Posted by: Heather | October 29, 2009 at 09:12 AM
OMG memories of my sister and me are flooding back... Sisters are the pros at love/hate relationships!
Posted by: Uppity | October 29, 2009 at 10:01 AM
You just described my step-daughters, to a T. Darling Daughter only has brothers, and I think she likes it that way.
Posted by: Jan | October 29, 2009 at 10:13 AM
Sarcasm. One of the least-known, yet most effective, mothering tools. Here CLEARLY applied by a master. "Take it outside..."
Posted by: LPC | October 29, 2009 at 10:47 AM
They will treasure each other as adults. I love the shared history I have with my sisters.
Posted by: Pseudo | October 29, 2009 at 11:56 AM
HA! You handled this perfectly, Maureen! Brought them back together towards a common target: Mom.
We may have unusual ways of working our magic, but
we always get the job done in the end.....!
Great post.
Posted by: kathryn | October 29, 2009 at 12:02 PM
They sound like my sister and me. Though we never got physical with one another. We killed each other with words- or my younger sister would slam her door and not talk to me for a long time!
we are 18 mos apart and mom thought that would be good. But we are complete opposites and were not close until the last few years and even that has sometimes been a struggle. her the homebody and withdrawn type. me the type a extrovert. Ah yes.
sisters.
Posted by: ~The South Dakota Cowgirl~ | October 29, 2009 at 12:40 PM
Not having any siblings, I love reading about those types of interactions. I never really understood....
Posted by: Erin@TheLocalsLoveIt | October 29, 2009 at 01:50 PM
My sister and I were just that way, bickering until it came time to unite against the common enemy, the parents. :-)
Posted by: Sprite's Keeper | October 29, 2009 at 04:55 PM
This so reminds me of my sister and I - driving each other crazy while simultaneously can't stay away from each other. And you handled it all so well. Beautifully told story, btw!
Posted by: Jane | October 29, 2009 at 05:32 PM
Well played, Maureen. :-) Love how the ex needed out, quick. I'm familiar w/ that dynamic.
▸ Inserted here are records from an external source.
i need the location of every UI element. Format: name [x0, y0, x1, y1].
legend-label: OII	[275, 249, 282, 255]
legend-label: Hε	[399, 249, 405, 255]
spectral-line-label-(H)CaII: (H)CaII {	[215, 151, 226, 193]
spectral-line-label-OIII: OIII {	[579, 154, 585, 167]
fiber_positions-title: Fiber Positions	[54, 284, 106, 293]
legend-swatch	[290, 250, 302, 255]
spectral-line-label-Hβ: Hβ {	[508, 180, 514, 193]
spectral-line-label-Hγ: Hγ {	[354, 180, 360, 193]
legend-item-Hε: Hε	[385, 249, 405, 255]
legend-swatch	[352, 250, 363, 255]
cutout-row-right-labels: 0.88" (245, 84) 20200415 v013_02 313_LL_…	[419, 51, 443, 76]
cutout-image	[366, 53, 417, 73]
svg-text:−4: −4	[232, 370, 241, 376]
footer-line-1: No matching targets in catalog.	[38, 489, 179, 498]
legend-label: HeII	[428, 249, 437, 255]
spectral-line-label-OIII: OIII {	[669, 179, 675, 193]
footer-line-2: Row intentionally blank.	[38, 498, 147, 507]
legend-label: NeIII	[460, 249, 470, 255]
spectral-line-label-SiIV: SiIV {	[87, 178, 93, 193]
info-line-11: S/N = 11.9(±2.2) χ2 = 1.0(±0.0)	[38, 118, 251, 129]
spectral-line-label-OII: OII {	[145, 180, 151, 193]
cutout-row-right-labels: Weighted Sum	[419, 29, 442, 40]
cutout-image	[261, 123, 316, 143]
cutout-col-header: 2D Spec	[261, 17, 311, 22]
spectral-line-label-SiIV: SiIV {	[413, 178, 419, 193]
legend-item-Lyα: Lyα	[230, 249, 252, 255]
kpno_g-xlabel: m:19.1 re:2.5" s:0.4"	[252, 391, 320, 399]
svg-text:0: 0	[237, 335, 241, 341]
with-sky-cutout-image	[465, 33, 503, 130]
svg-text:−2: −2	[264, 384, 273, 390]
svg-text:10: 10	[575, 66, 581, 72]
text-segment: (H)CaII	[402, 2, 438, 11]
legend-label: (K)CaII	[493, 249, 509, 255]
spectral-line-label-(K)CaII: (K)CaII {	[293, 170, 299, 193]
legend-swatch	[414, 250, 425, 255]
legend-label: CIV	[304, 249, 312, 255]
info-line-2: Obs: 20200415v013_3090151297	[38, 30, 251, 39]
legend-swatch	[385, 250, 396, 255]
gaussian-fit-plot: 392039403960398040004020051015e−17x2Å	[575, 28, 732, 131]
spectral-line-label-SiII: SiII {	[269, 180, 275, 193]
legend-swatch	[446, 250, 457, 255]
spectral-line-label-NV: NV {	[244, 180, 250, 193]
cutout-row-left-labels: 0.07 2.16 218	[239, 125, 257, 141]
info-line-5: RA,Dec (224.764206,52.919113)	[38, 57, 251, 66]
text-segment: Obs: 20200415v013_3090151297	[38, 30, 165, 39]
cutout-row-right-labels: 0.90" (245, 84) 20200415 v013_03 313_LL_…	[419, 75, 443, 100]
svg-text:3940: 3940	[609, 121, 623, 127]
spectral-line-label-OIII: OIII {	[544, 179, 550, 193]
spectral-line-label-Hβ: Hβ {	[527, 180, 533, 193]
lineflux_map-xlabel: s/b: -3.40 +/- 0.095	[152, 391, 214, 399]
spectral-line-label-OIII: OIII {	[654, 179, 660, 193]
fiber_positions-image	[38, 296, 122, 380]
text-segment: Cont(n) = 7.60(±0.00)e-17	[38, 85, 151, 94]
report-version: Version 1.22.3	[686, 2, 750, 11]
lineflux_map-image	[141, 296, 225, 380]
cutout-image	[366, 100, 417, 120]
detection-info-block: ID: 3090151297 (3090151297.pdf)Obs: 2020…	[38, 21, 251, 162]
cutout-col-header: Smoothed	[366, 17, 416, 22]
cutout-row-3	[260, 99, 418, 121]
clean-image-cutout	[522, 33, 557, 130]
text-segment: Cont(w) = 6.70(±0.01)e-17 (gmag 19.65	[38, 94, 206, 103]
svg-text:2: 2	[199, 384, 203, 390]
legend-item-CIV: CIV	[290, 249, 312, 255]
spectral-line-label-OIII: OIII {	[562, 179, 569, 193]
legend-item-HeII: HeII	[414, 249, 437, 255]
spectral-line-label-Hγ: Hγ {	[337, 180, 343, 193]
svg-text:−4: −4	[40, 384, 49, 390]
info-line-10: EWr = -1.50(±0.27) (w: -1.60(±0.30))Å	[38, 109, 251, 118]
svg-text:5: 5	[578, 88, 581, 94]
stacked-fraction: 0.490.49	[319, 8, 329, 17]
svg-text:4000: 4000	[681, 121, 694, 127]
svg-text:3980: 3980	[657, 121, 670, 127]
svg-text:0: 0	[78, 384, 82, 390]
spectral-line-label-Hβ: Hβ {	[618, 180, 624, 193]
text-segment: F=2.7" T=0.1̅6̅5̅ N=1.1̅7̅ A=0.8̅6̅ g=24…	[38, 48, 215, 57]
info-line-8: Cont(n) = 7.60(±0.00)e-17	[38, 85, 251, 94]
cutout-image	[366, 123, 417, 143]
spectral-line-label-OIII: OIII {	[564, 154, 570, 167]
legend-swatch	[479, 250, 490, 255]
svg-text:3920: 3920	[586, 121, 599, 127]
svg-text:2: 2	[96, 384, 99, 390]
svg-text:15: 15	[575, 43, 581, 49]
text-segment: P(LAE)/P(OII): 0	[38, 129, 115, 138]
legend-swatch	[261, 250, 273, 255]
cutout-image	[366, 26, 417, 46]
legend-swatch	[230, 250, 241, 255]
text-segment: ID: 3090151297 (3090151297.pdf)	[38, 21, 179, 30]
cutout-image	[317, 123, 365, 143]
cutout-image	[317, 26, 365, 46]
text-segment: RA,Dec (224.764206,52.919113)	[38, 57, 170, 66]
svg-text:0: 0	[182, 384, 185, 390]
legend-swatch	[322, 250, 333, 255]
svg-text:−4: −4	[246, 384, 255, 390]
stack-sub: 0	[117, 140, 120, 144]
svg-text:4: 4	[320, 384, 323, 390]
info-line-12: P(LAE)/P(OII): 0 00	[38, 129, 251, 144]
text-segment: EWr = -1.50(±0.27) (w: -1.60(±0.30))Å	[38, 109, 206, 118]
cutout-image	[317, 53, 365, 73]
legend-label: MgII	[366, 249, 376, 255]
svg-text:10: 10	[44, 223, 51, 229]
Posted by: Erin | October 29, 2009 at 08:19 PM
I'm going to have to remember that line. I read another one the other day that made me laugh as well. "The devil called--he says you're doing GREAT!" I just have to keep reading blogs to increase my arsenol so I've got a good stock of 'em for when my kids are teenagers. :oD
Posted by: Lynn | October 29, 2009 at 10:54 PM
Ah - teenagers..! I can't *wait*.
-maria
Posted by: vintage simple | October 30, 2009 at 08:36 AM
I love reading your blog, Maureen. All of the writing is so real and so true. Makes me feel like I'm not the only one going through it. Really -- lots of your life mirrors my own!